Browlifting is often a frequent component of eyelid rejuvenation. The tired look around one’s upper eyelids may be magnified by a low and falling eyebrow position. The combination of a browlift can make an upper blepharoplasty result look eve better and, at the least, reduce the amount of upper eyelid skin that needs to be removed.
One important consideration in a browlift procedure is it’s impact on forehead length. Of the different types of browlift techniques that are available, most will lift the brows at the expense of lengthening the forehead. This is because any browlift method that uses an incision behind the frontal hairline, albeit a long transverse incision or even an endoscopic approach, pulls back the hairline. As the brows move up, the hairline moves back. By actual measurement and based on proximity to the point of pull, the hairline moves back further than the brow moves up. (this is because the brow is furtherest from the point of pull)
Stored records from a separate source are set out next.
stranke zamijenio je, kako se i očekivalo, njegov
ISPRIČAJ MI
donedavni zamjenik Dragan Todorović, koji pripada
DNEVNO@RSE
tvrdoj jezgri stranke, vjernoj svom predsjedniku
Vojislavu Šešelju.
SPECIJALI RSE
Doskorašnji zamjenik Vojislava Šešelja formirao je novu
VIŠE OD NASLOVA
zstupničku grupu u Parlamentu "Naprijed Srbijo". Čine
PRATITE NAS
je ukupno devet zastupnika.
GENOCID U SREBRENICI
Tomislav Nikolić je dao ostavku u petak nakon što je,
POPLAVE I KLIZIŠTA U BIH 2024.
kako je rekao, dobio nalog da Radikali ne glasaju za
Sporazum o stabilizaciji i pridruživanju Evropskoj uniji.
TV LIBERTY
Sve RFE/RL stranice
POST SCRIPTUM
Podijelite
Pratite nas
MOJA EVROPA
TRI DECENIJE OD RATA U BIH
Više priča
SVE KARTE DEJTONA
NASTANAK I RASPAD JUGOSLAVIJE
For the women with an already long forehead, the proper browlift technique is done at the hairline. Known as a pretrichial or hairline browlift, the brows are lifted and the excess skin removed right at the hairline. As a result, the frontal hairline does not change. This does result in a very fine line scar right along the frontal hairline but with good hair density and hairstyle, it is not noticeable.
But what of the patient who already has a long forehead and is in need of a browlift? Long foreheads can be shortened by forehead skin removal and bringing the scalp flap forward. But can this be done at the same time as a browlift? The answer is yes. One may wonder how two skin flaps, with diametric movements, can converge and be stable. The key is to secure both skin flaps to the frontal bone. To prevent undesireable scar widening and some degree of flap relapse, a secure anchoring point is needed. The bone fixation point is generally about 2 cms. in front of the existing hairline. Using either outer cortical bone holes or suture anchors, sutures are used to secure the deep layers of both scalp and forehead skin flaps to these points after skin removal and dual flap elevation. The scalp flap can usually be advanced 2 cms. (hence the bone fixation point). The forehead flap which lifts the brow does not usually need to be elevated more than 7 to 10 mms, lest one develop the ‘deer in the headlights’ look after surgery.
Browlifting can and should incorporate forehead reduction in the patient who already has a long forehead. Shortening a forehead adds a rejuvenating effect that nicely complements the correction of brow ptosis. When properly done, it does not increase the risk of unfavorable scarring and any other risks of the procedure.